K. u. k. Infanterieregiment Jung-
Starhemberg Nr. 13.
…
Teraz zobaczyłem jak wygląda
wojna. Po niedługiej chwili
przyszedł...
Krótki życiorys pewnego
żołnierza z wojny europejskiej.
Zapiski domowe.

--

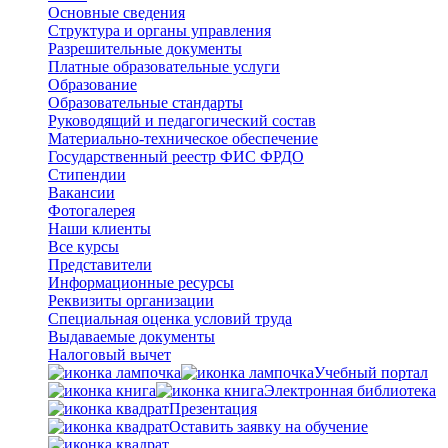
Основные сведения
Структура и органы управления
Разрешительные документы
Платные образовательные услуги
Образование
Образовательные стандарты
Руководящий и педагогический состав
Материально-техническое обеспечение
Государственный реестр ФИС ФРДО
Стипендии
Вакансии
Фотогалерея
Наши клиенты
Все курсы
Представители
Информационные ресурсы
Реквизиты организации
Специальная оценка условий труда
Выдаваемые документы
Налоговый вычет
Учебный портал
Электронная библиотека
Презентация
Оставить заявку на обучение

→ Task prompt: The answer must consist of every line from the entries that holds the string "документы".

→ Response area:
Разрешительные документы
Выдаваемые документы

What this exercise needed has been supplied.